Literate Generic Programming

A key to the successful application of generic library components is thorough and accurate documentation for library users. A significant advance in this area is the Silicon Graphics Standard Template Library Programmer's Guide, organized in terms of concepts and models. Another type of documentation needed is design and implementation level descriptions of algorithm and data structures. The audience for these is considerably smaller than for user-level documentation, but many new issues arise in designing and coding generic algorithms and data structures that deserve thorough discussion. Indeed much of the accepted wisdom of algorithm and data structure design may need to be re-examined when issues of genericity are considered. For describing generic algorithms we have begun experimenting with variations of Knuth's "literate programming" style. Knuth (1984) introduced this term for a style of program development in which code and its documentation are developed simultaneously, in a single source file. It is called "literate" because Knuth's goal was to promote the practice of describing programs in a highly readable style, including full use of typesetting facilities (TeX in particular). The TeX documentation and the program code are extracted from the single source file by a tool called Web. Knuth's TeX: The Program, Addison-Wesley, 1986, is a major example of literate programming--perhaps the largest program ever published in a readable form.

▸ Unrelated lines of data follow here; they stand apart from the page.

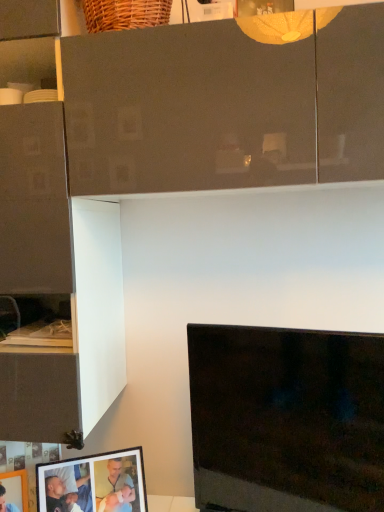 Question: Looking at the image, does matte black picture frame at lower left, placed as the 1th picture frame when sorted from left to right, seem bigger or smaller compared to black glossy tv at lower right?

Choices:
 (A) small
 (B) big

Answer: (A)

Question: From the image's perspective, is matte black picture frame at lower left, placed as the 1th picture frame when sorted from left to right, positioned above or below black glossy tv at lower right?

Choices:
 (A) above
 (B) below

Answer: (B)

Question: Which of these objects is positioned closest to the matte black picture frame at lower left, arranged as the 1th picture frame when viewed from the right?

Choices:
 (A) black glossy tv at lower right
 (B) matte black picture frame at lower left, placed as the 1th picture frame when sorted from left to right

Answer: (B)

Question: Which object is the farthest from the matte black picture frame at lower left, placed as the 1th picture frame when sorted from left to right?

Choices:
 (A) matte black picture frame at lower left, arranged as the 1th picture frame when viewed from the right
 (B) black glossy tv at lower right

Answer: (B) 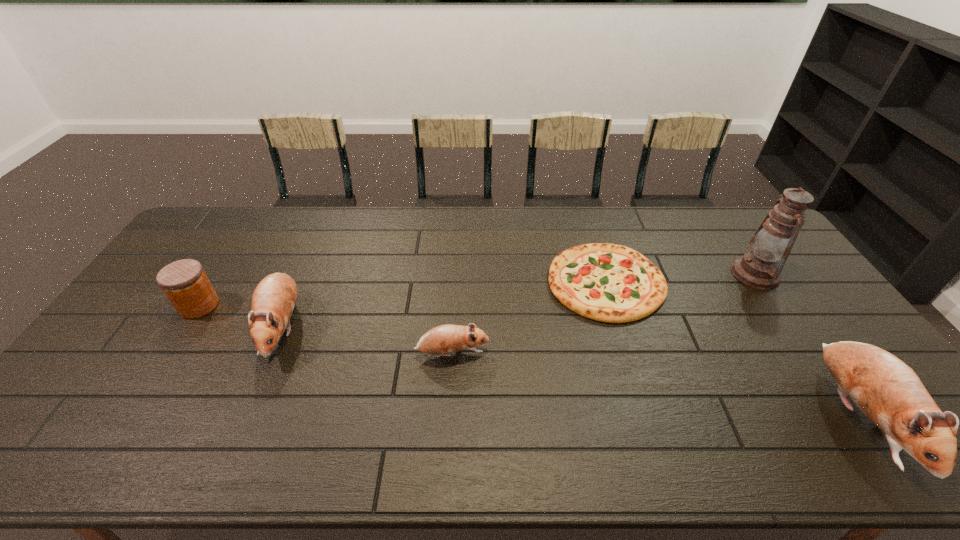 Locate an element on the screen. Image resolution: width=960 pixels, height=540 pixels. free space at the near edge is located at coordinates (256, 411).

Image resolution: width=960 pixels, height=540 pixels. In order to click on vacant space at the left edge in this screenshot , I will do `click(126, 386)`.

Image resolution: width=960 pixels, height=540 pixels. What are the coordinates of `vacant space at the right edge of the desktop` in the screenshot? It's located at (781, 275).

Where is `vacant region at the far left corner`? vacant region at the far left corner is located at coordinates 204,224.

Locate an element on the screen. The height and width of the screenshot is (540, 960). vacant space at the far right corner of the desktop is located at coordinates (735, 216).

I want to click on vacant space that's between the tallest object and the pizza, so click(x=681, y=278).

Where is `vacant region between the pizza and the rightmost hamster`? vacant region between the pizza and the rightmost hamster is located at coordinates (732, 350).

Find the location of a particular element. Image resolution: width=960 pixels, height=540 pixels. vacant space that's between the rightmost hamster and the fifth object from right to left is located at coordinates (570, 372).

I want to click on unoccupied position between the rightmost hamster and the tallest object, so (806, 346).

At what (x,y) coordinates should I click in order to perform the action: click on free space between the third object from left to right and the second tallest hamster. Please return your answer as a coordinate pair (x, y). Image resolution: width=960 pixels, height=540 pixels. Looking at the image, I should click on (367, 340).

Since Knuth's original paper, several variations on literate programming have been developed. The original Web tool required coding in Pascal. Many variations on Web have been developed, including Cweb (Levy 1987), for coding in C or C++ (Knuth describes Cweb as his favorite programming language); Noweb (Ramsey 1992), which is programming-language independent: one can code in any language; and Nuweb (Briggs 1989), which is also programming-language independent, and has a very simple command set. We are currently using Nuweb, slightly modified. We started with a version of the Nuweb tool previously modified by Ramsdell and Mengel and made additional small changes in terminology in the LaTeX file the tool produces: "part" is used in place of "scrap" and "definition" in place of "macro" The new version does not differ from previous versions in the way it produces code files from Nuweb source files. The modified version of Nuweb is available, itself as a Nuweb source file. The archive file also includes the C files that Nuweb would generate from its source file, so one can get up and running with Nuweb with only a C compiler.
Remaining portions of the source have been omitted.